Discovery and Motions
Discovery is the period where the parties obtain or request information from each other. If, for example, the complainant requires you to present facts following your response, there is a set timeframe for you to do so, or they can file a motion to oblige responses and go before the judge. This is the time when the evidence showcase takes place and where the witnesses take the stand.
Motions are a means for parties to ask the judge for some relief, which may very well be dismissal or judgment of the case. Motions are usually legal arguments accompanied by written explanations and exhibits. The other party may then file a counter argument or a written response. So the judge may schedule an oral argument on the motion where both your lawyers will appear in court and explain their positions. Afterwards, the judge will issue an oral (at the hearing) or written opinion with his decision.
Case Evaluation, Mediation, and Settlement for Arbitration
Depending on the case filed, some states require both parties to enter into a case evaluation. Parties may come to an agreement after both lawyers (and an arbitrator) decide on a settlement. A monetary value may be derived, or a situational requirement is agreed upon. Both parties will sign the settlement agreement and comply fully with its terms or face further legal action.
Trial and Appeals
The trial begins when the discovery phase is over, and both parties have not come into terms with a settlement or resolved by a motion for any summary disposition or judgment. The defendant’s attorney will need extensive preparation (depending on the case) and both parties present arguments, evidence, and witnesses during the trial. The case may be a bench trial, where the judge decides the facts or a jury trial where the jury acts as the fact-finder. In all cases, the judge decides which testimony, evidence, objections, or motions may be ruled out.
For whatever the result was after the trial concluded, both parties could submit post-trial motions or appeal. An appeal means a trial court decision may be submitted for review for by a higher court. In case you lose the trial, your lawyer will first need to seek leave or permission from the appellate court to see it will be accepted. The appellate will come up with a brief explaining why the trial court’s decision should remain or reversed and would rely heavily on existing statutes and citations as well as prior appellate court decisions as a basis for their arguments since rules at the appellate courts differ from trial courts.

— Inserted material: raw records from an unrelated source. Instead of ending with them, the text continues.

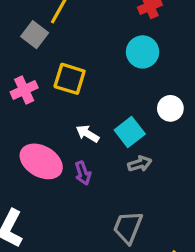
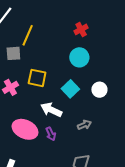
gray square: (35, 35) -> (13, 53), turned -35
cyan square: (130, 132) -> (70, 89), moved
white arrow: (88, 134) -> (51, 110), size x1.5

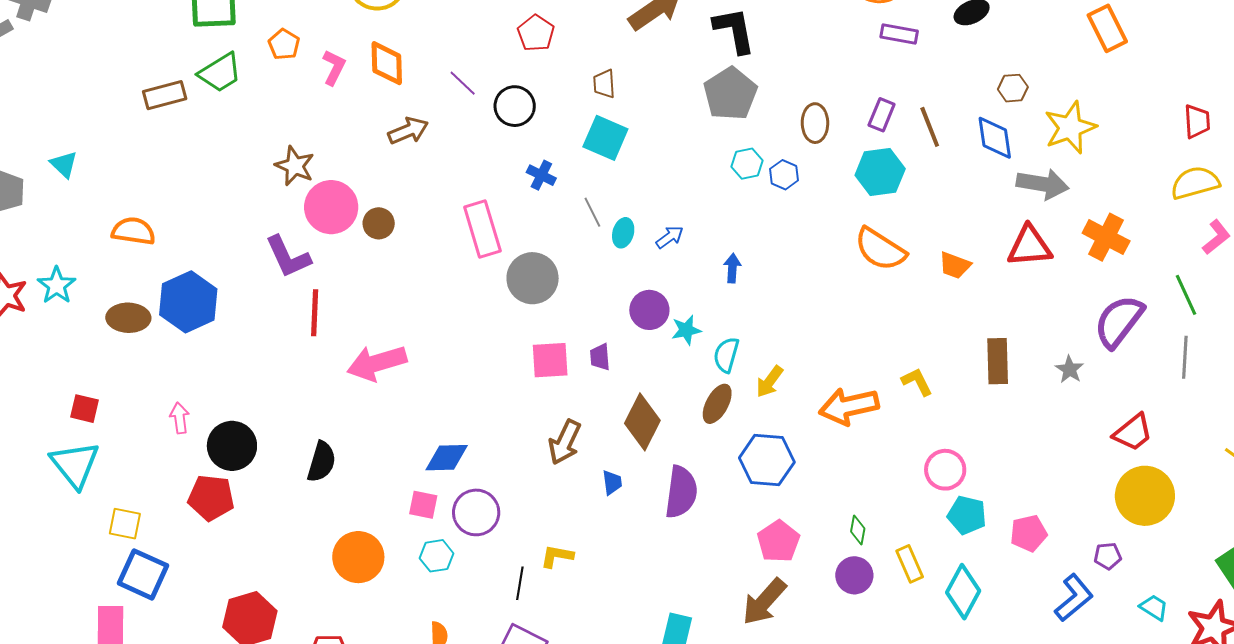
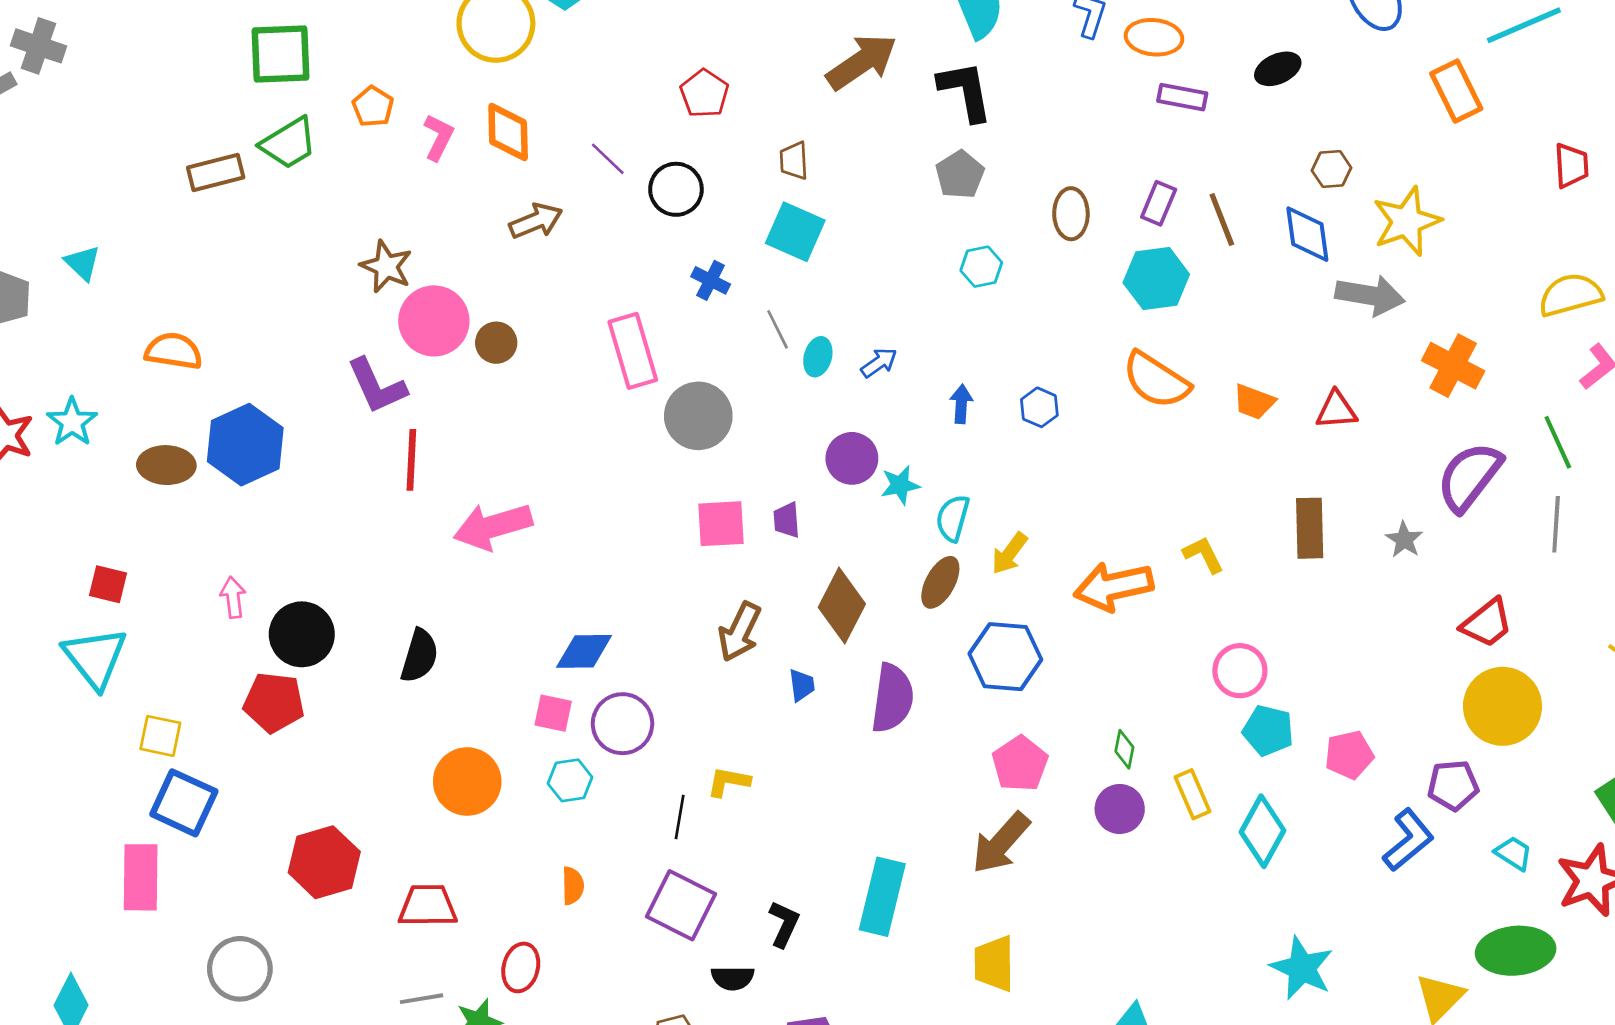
gray pentagon: (730, 94) -> (960, 175), size x0.7
red trapezoid: (1197, 121) -> (1571, 166), moved
blue hexagon: (784, 175) -> (1039, 407), moved
red triangle: (1030, 246) -> (1336, 410), moved, size x0.7
purple pentagon: (1108, 556) -> (1453, 785), size x1.4

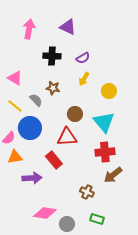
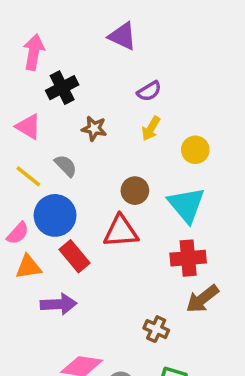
pink arrow: (29, 29) -> (34, 52), moved
black cross: (52, 56) -> (62, 88), moved, turned -30
brown star: (53, 88) -> (94, 128), moved
red rectangle: (54, 160) -> (75, 256), moved

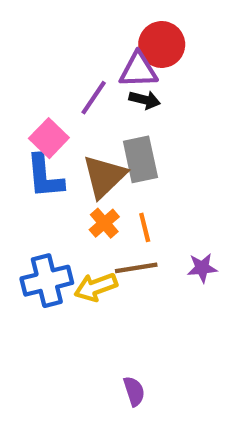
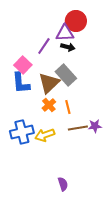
gray rectangle: (140, 159) -> (66, 75), turned -30
brown line: (136, 268) -> (78, 128), moved

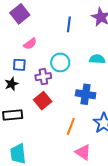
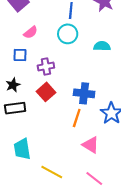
cyan circle: (60, 62) -> (68, 34), moved
black star: (11, 84) -> (13, 85), moved
blue cross: (86, 94) -> (84, 93), moved

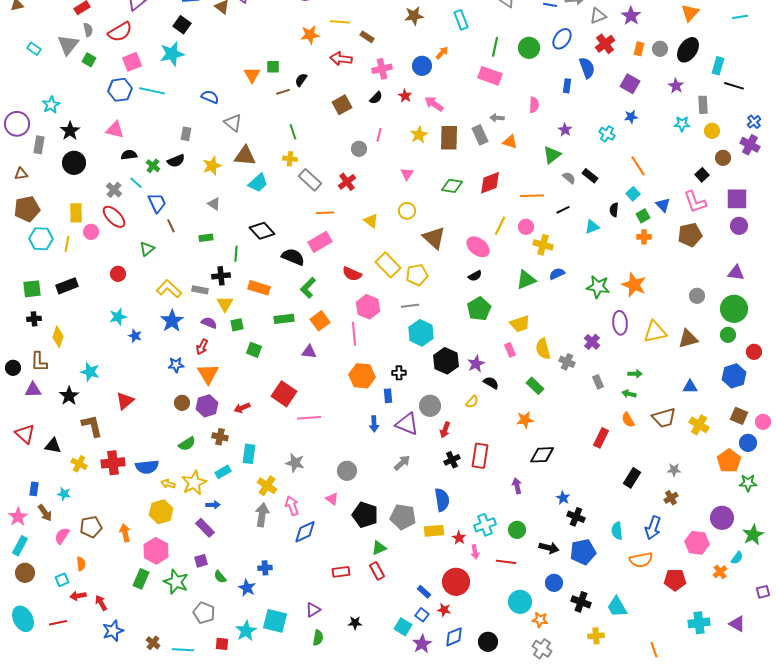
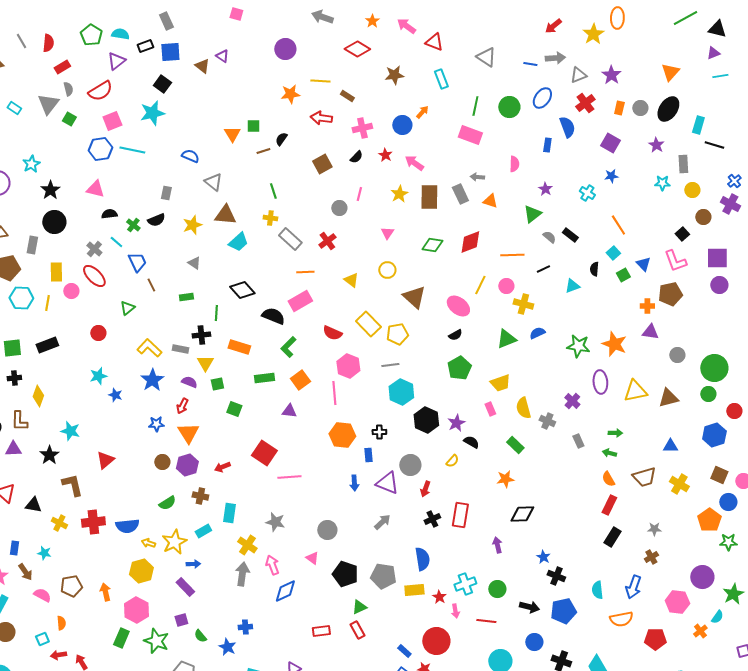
gray rectangle: (39, 145) -> (32, 245), moved
orange cross: (644, 237) -> (647, 306), moved
purple triangle: (736, 273) -> (650, 332), moved
red rectangle: (601, 438) -> (609, 505), moved
pink semicircle: (62, 536) -> (42, 595), turned 84

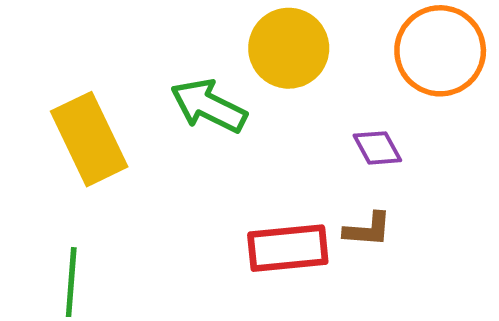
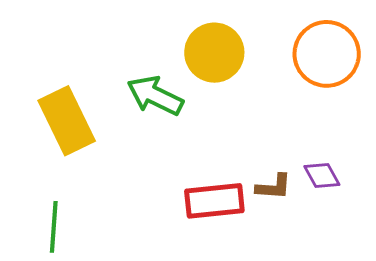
purple diamond: (377, 148) -> (322, 176), moved

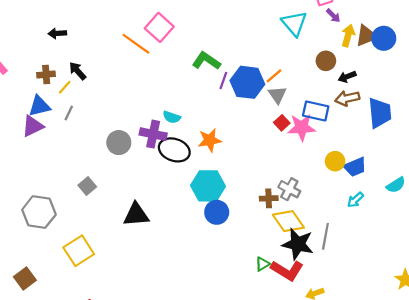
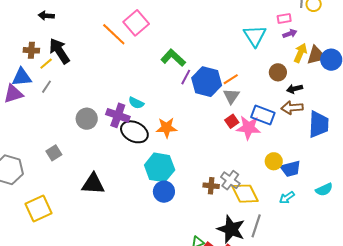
purple arrow: (333, 16) -> (290, 34), turned -72
black arrow: (78, 71) -> (59, 51), size x1.5
yellow diamond: (288, 221) -> (245, 194), moved

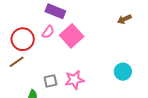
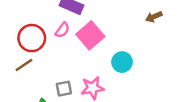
cyan circle: (123, 72) -> (122, 62), moved

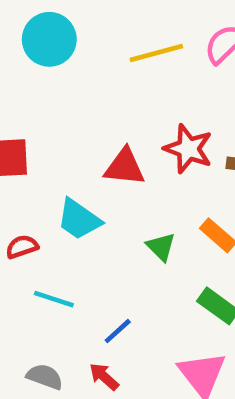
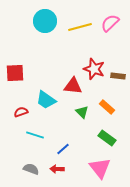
cyan circle: (49, 39) -> (45, 21), moved
red triangle: (124, 167) -> (73, 86), moved
red arrow: (104, 377) -> (57, 169), turned -40

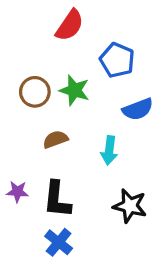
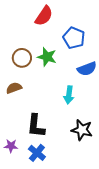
brown semicircle: (55, 139) -> (14, 88), moved
purple star: (17, 192) -> (11, 146), moved

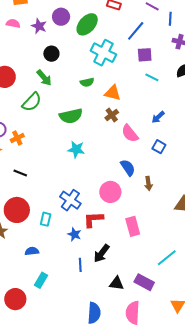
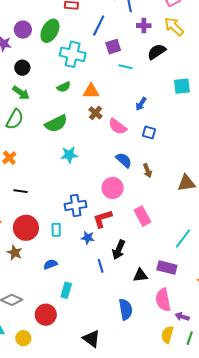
blue cross: (70, 200) -> (76, 205), turned -30

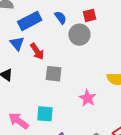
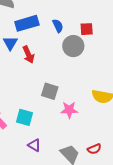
gray square: (54, 74) -> (50, 91), moved
pink star: (87, 98) -> (69, 110), turned 30

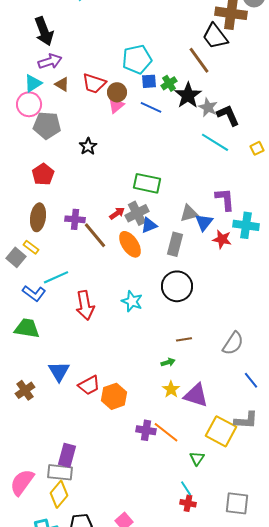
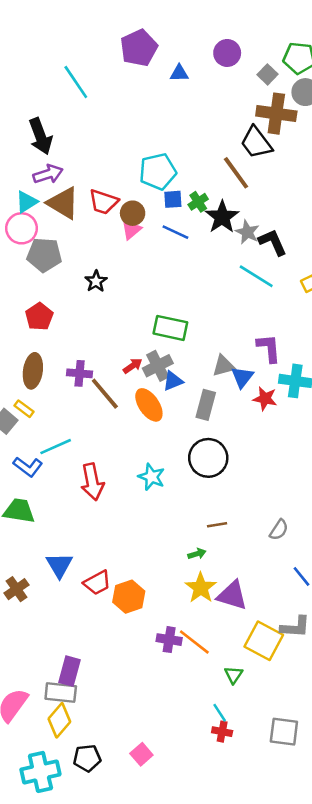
brown triangle: (62, 84) -> (63, 203), size x1.8
gray semicircle: (233, 343) -> (279, 530), size x0.7
yellow star: (171, 389) -> (201, 588), size x1.4

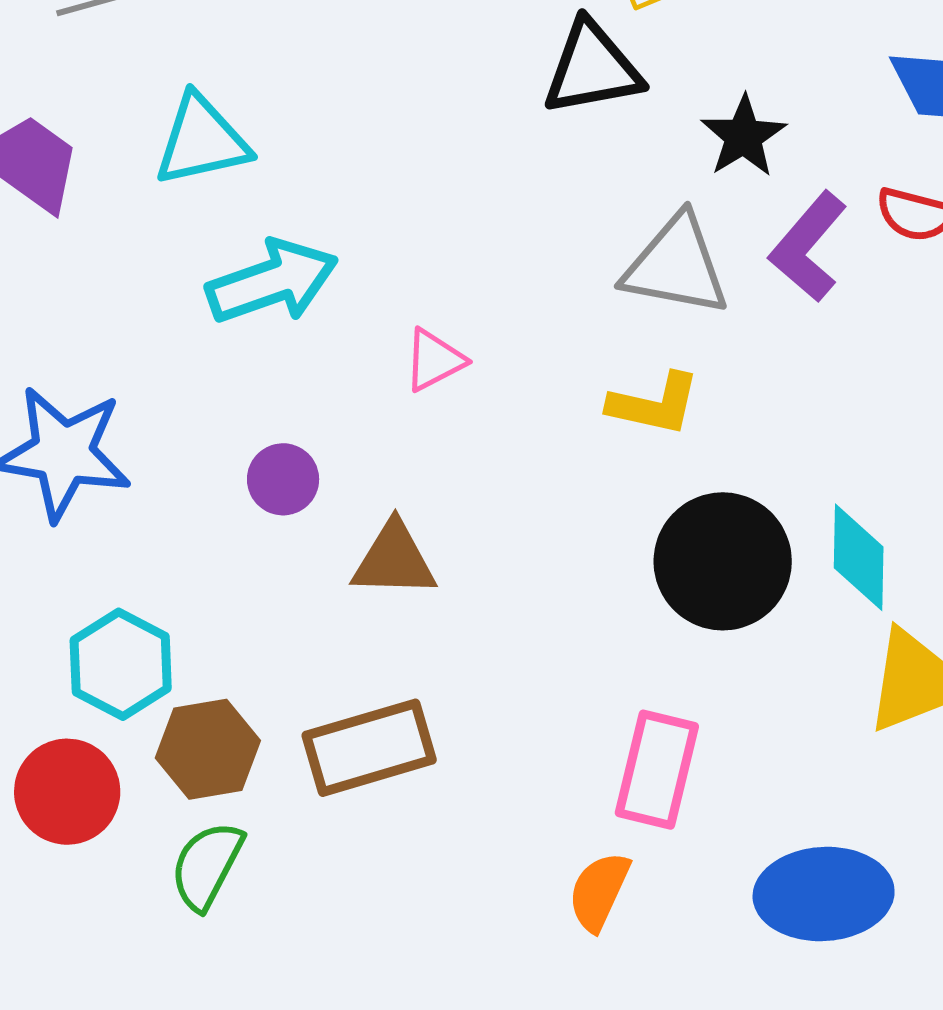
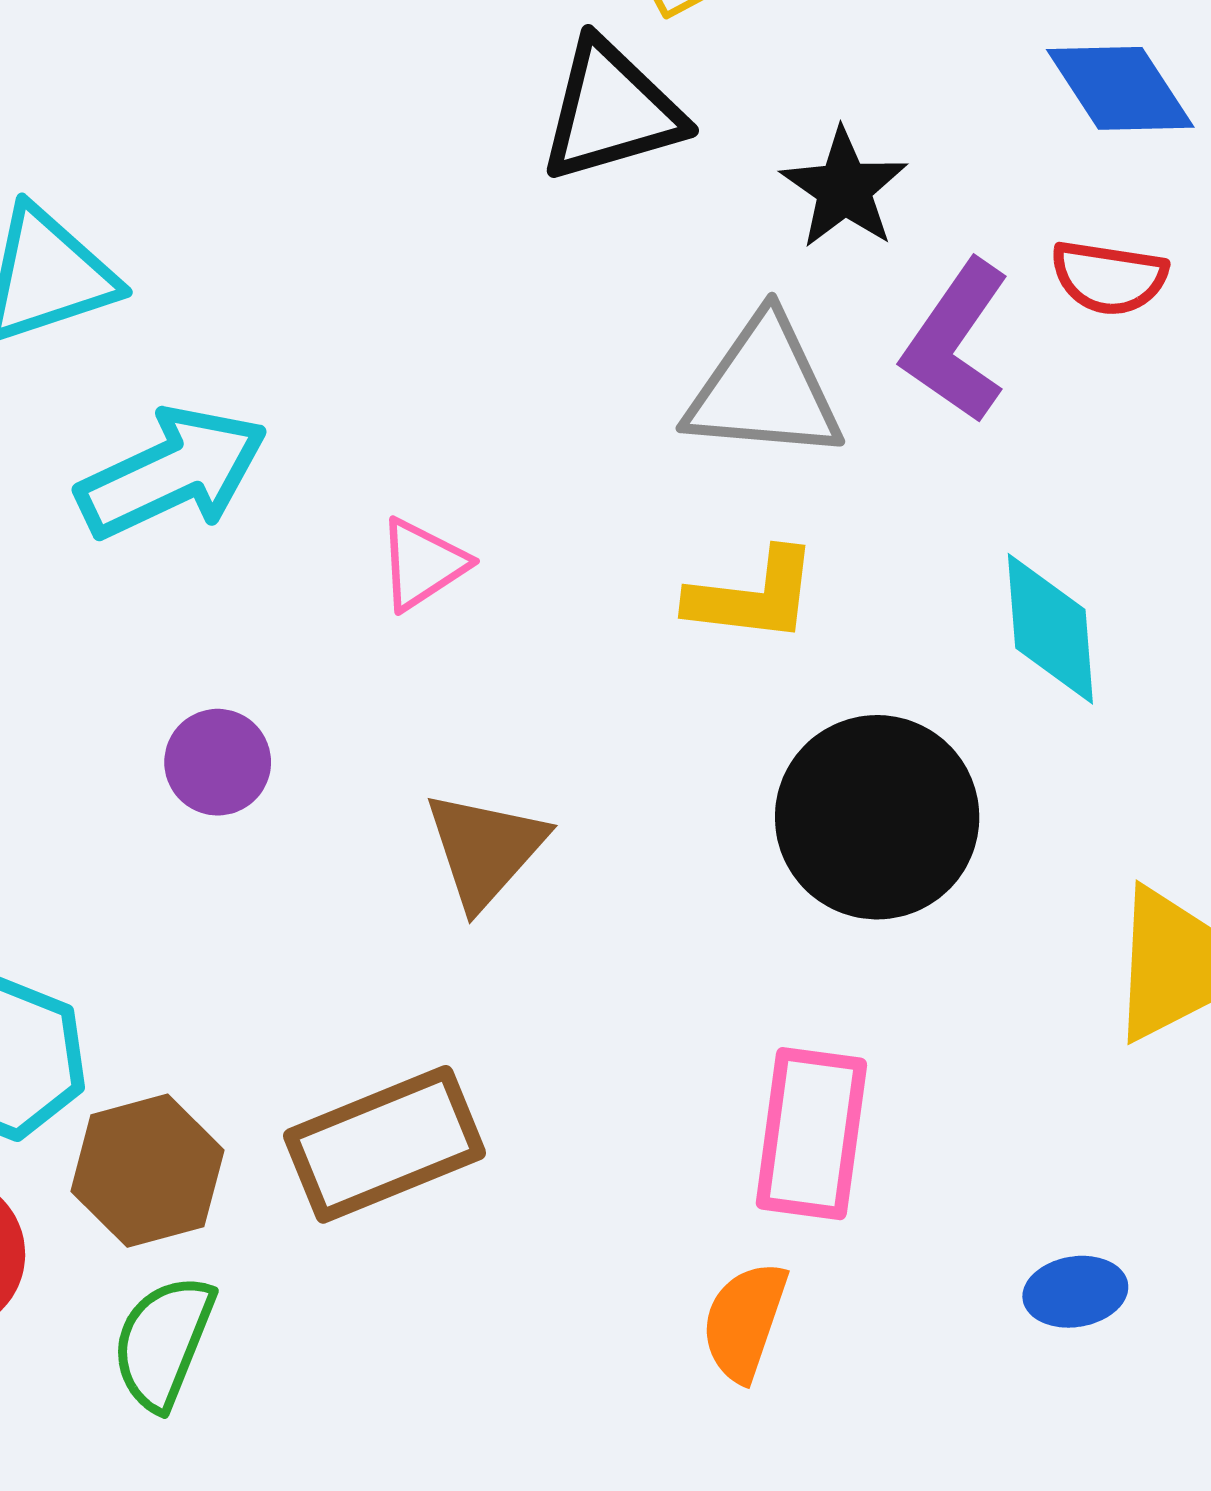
cyan diamond: (859, 557) -> (1050, 629), moved
brown triangle: (394, 560) -> (485, 849), moved, turned -44
blue ellipse: (824, 894) -> (1075, 1292), size x0.5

One can only be as vigilant as they possibly can, and no amount of prudence can avert a legal situation. While it’s true that ignorance of the law excuses no one, there is also no excuse for outward disregard of it. Typical cases can stem from an unpaid credit or a traffic violation when you are fully aware of the consequences. If you ever find yourself wrongfully accused, you know the best action is to respond to the court summons.